Just bought a new Arca Swiss Z1 ballhead.Very strong indeed,but I found there is some play in the main friction knob.Also it's a bit difficult to use the small minimum friction(thumb) knob for a higher level of friction.Is this normal or do I have a bad copy?


----------



## Click (Aug 17, 2014)

Hello Paul,

Mine doesn't have the problem that you have described. There is no play in the friction knob. 

It doesn't look normal to me.


----------



## paul (Aug 17, 2014)

OK,thanks.And you can also set the minimum friction to a high level with the thumbscrew?


----------



## Click (Aug 17, 2014)

Yes, from 0 to 12. But I never use 12, it's too much friction, usually around 8 is sufficient.


----------



## paul (Aug 17, 2014)

yes,but i mean,can you lock it at a higher level,for instance 5 or so,and then turn in the small screw in with your thumb so that's impossible to go beyond that.Because I can't...


----------



## Click (Aug 17, 2014)

Sorry, I don't understand what exactly you're talking about, but depending of the weight, I can lock it at 5, 6, 7, 8 ... etc up to 12. It doesn't go beyond 12.


----------



## paul (Aug 17, 2014)

i don't want it to go lower then for example 4,and that's where you're supposed to use the small knob for.BTW,the numbers are not fixed,you can turn the number scale only,without changing the friction.
Anyway,I'm gonna take it back to the shop,unfortunately it's an internetshop...


----------



## Click (Aug 18, 2014)

paul said:


> BTW,the numbers are not fixed,you can turn the number scale only,without changing the friction.

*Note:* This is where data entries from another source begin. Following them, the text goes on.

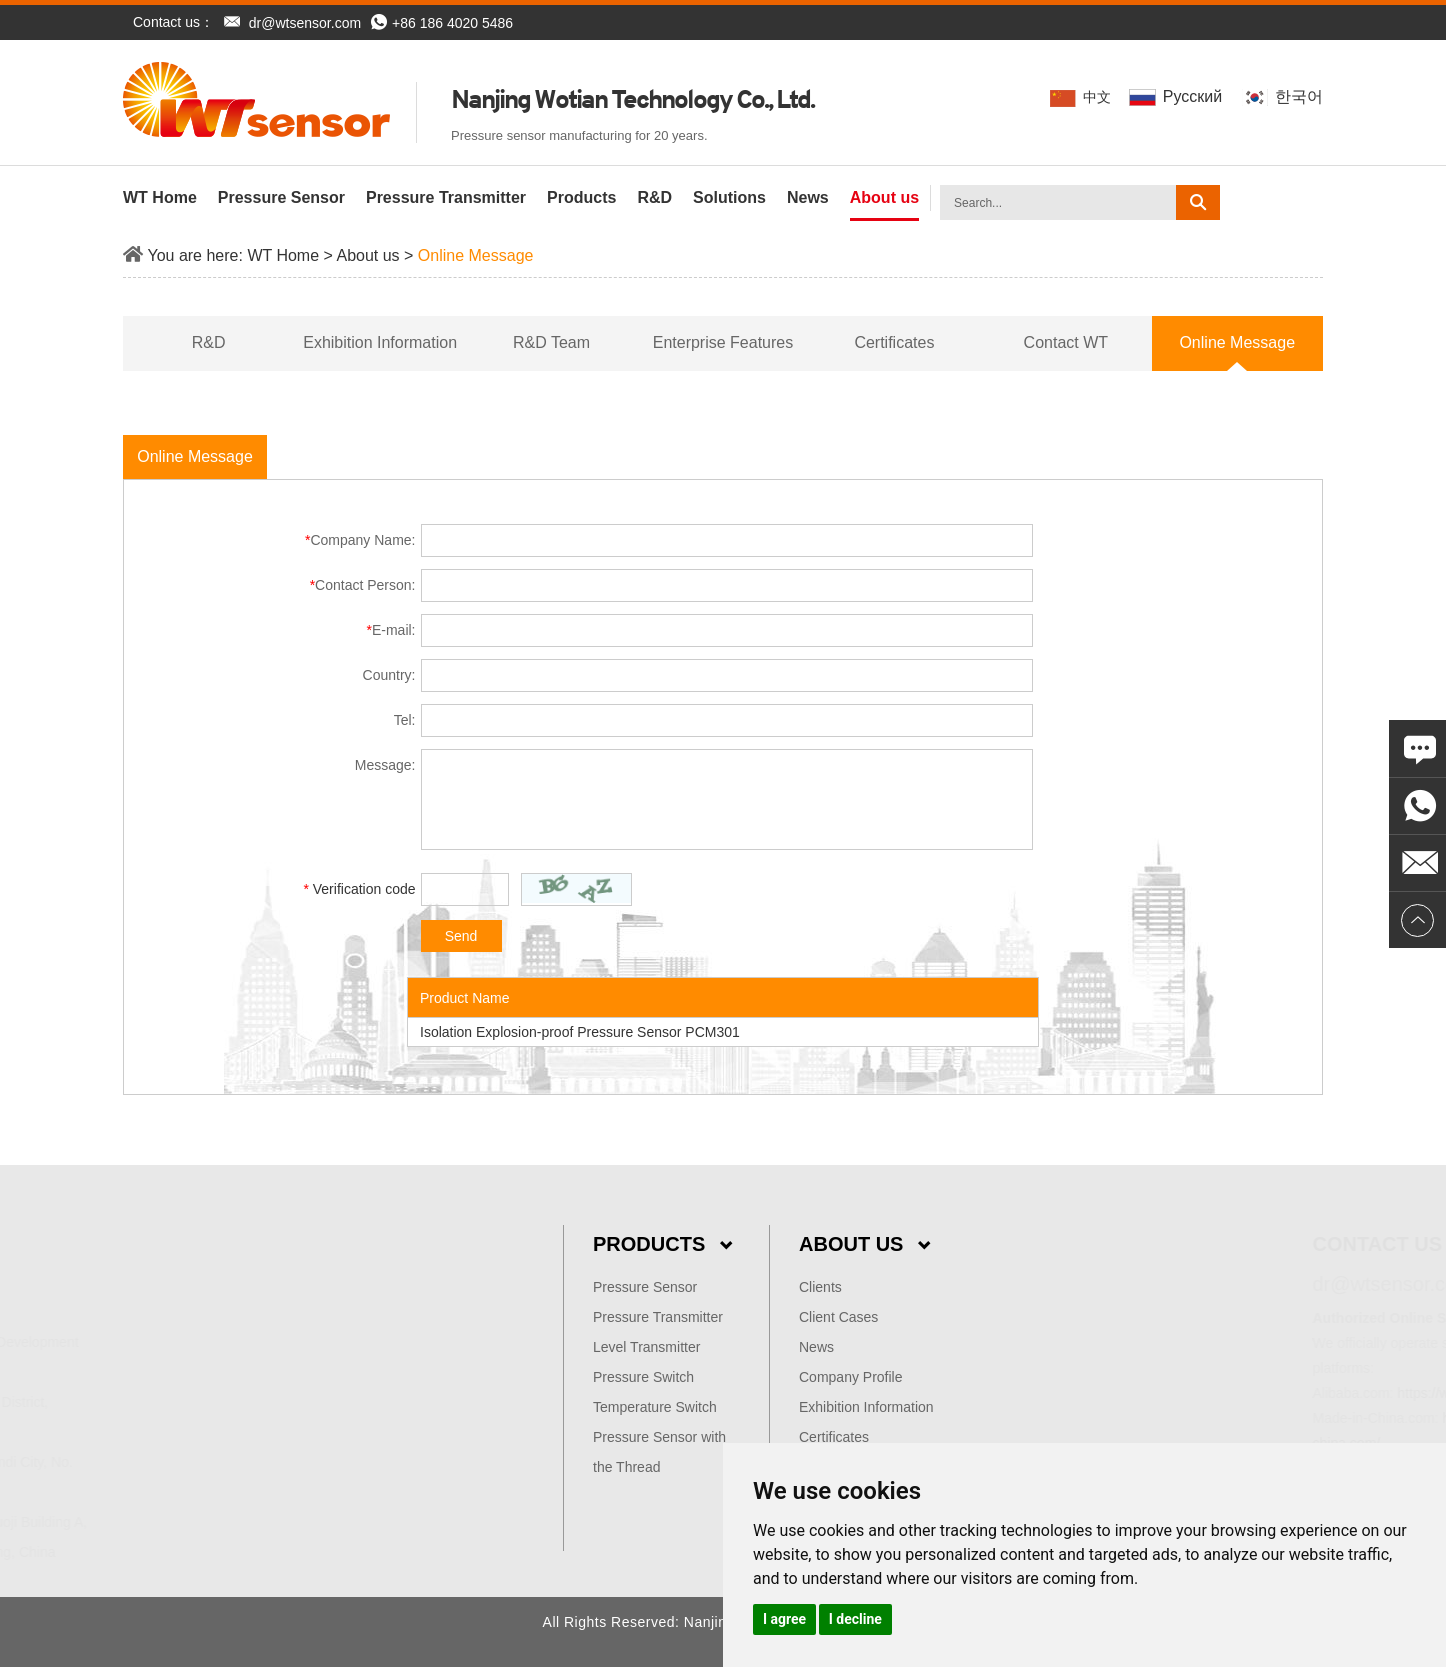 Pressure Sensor (281, 197)
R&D (654, 197)
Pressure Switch (643, 1377)
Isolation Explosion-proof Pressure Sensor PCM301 (580, 1032)
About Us (864, 1244)
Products (581, 197)
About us (884, 197)
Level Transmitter (646, 1347)
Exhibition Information (380, 342)
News (808, 197)
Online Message (476, 255)
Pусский (1177, 96)
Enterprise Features (723, 342)
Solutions (729, 197)
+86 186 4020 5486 (442, 23)
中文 (1082, 97)
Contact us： (173, 22)
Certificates (894, 342)
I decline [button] (855, 1619)
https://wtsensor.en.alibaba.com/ (1344, 1393)
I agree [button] (784, 1619)
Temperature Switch (655, 1407)
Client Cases (838, 1317)
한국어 (1282, 96)
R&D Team (551, 342)
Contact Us (1224, 1244)
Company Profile (851, 1377)
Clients (820, 1287)
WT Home (160, 197)
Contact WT (1066, 342)
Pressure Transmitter (446, 197)
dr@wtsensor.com (305, 23) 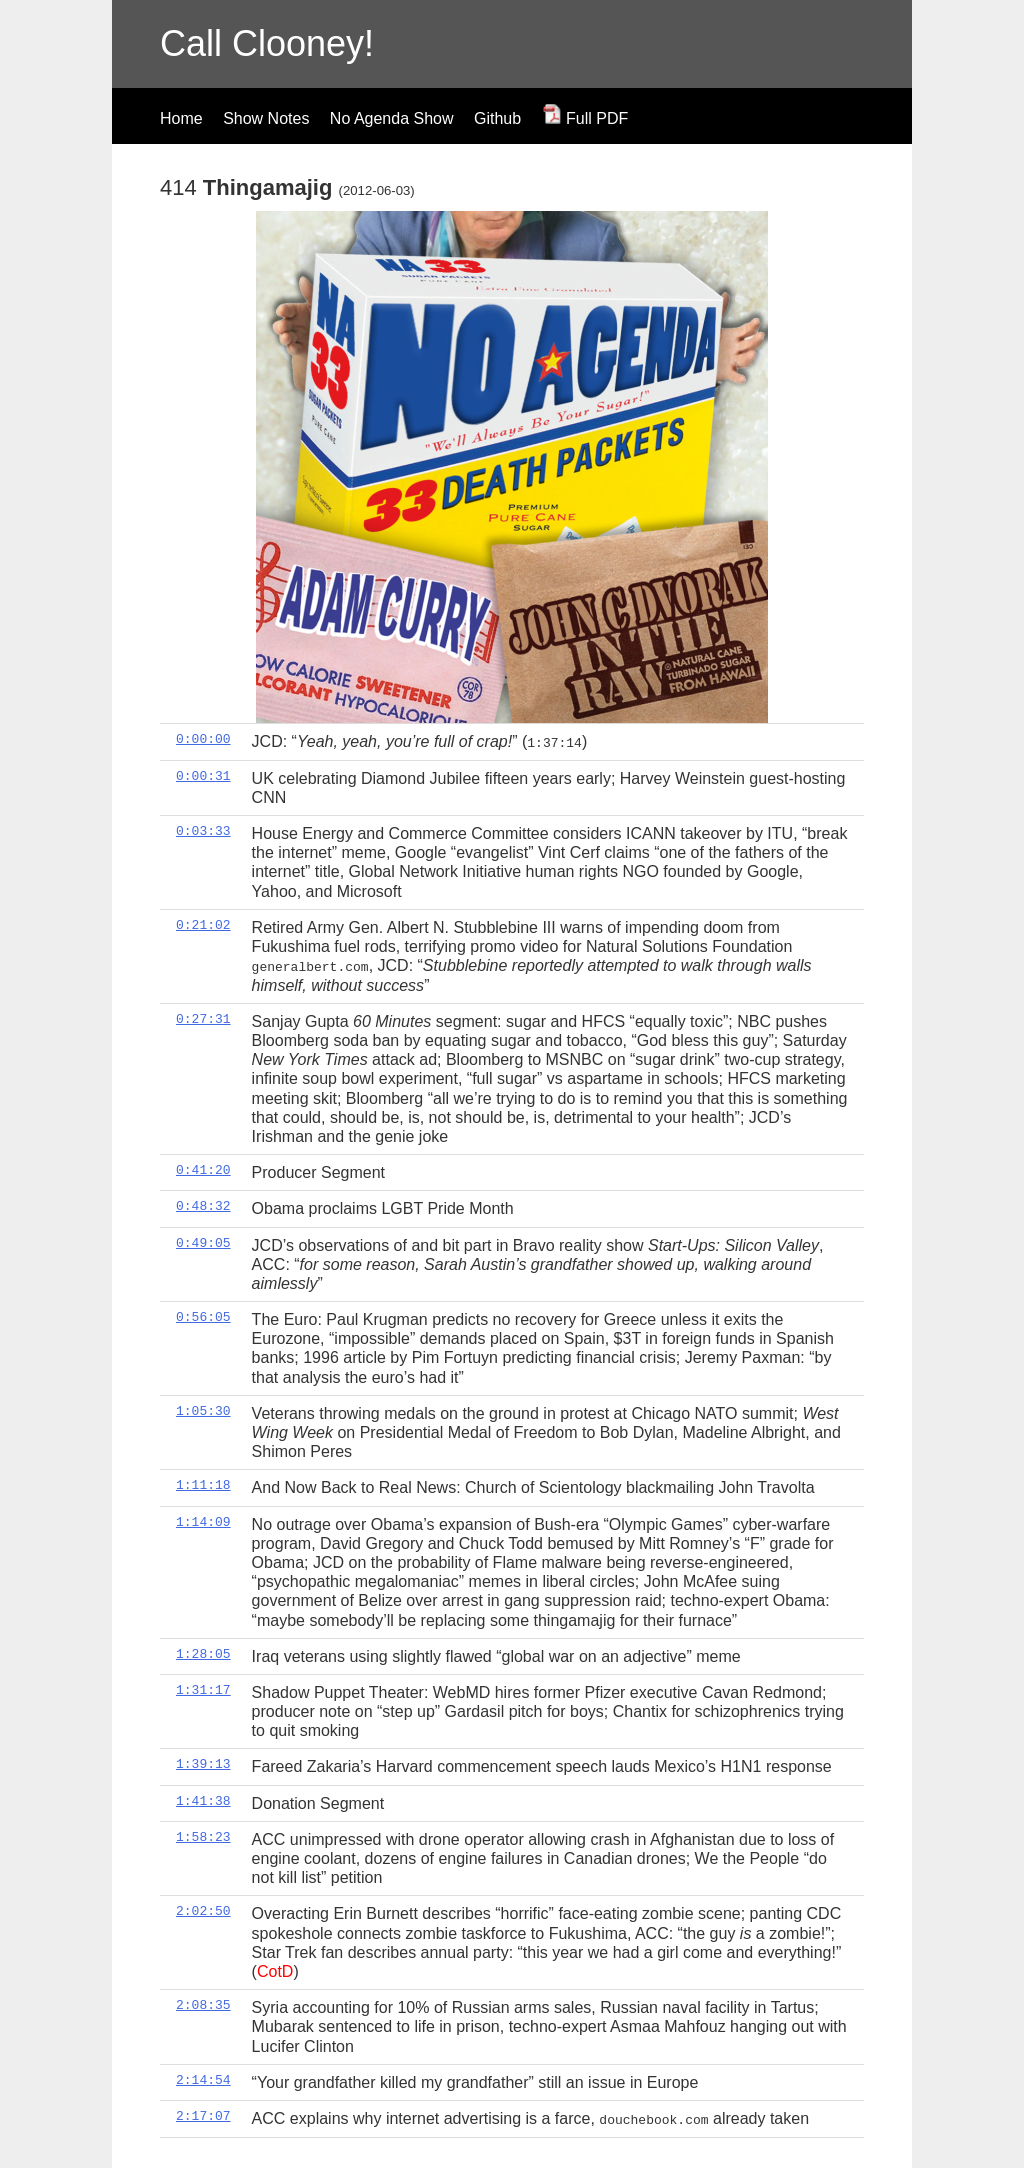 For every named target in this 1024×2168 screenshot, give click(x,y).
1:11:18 (203, 1485)
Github (497, 118)
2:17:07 (203, 2115)
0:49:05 (203, 1242)
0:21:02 (203, 924)
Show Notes (266, 118)
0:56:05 (203, 1316)
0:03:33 (203, 831)
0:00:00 (203, 739)
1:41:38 (203, 1800)
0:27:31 (203, 1018)
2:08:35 (203, 2004)
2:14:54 (203, 2079)
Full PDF (585, 118)
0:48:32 (203, 1206)
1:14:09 (203, 1521)
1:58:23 (203, 1836)
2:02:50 (203, 1911)
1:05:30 (203, 1410)
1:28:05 (203, 1653)
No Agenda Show (392, 118)
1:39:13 (203, 1764)
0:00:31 (203, 775)
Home (181, 118)
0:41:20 (203, 1169)
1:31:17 (203, 1689)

Yes Paul, you can adjust the scale, mine is adjusted from minimum friction "0" to maximum friction "12".

I hope everything will be settled for you.


----------



## RodKlukas (Aug 18, 2014)

paul said:


> Just bought a new Arca Swiss Z1 ballhead.Very strong indeed,but I found there is some play in the main friction knob.Also it's a bit difficult to use the small minimum friction(thumb) knob for a higher level of friction.Is this normal or do I have a bad copy?


May need a small adjustment. Contact: Precision Camera Works in Niles IL. [email protected]
They are the authorized warranty and repair center.
Sorry for your issue.
Rod


----------



## paul (Aug 18, 2014)

Thanks Rod, but I'm in Amsterdam,the Netherlands...


----------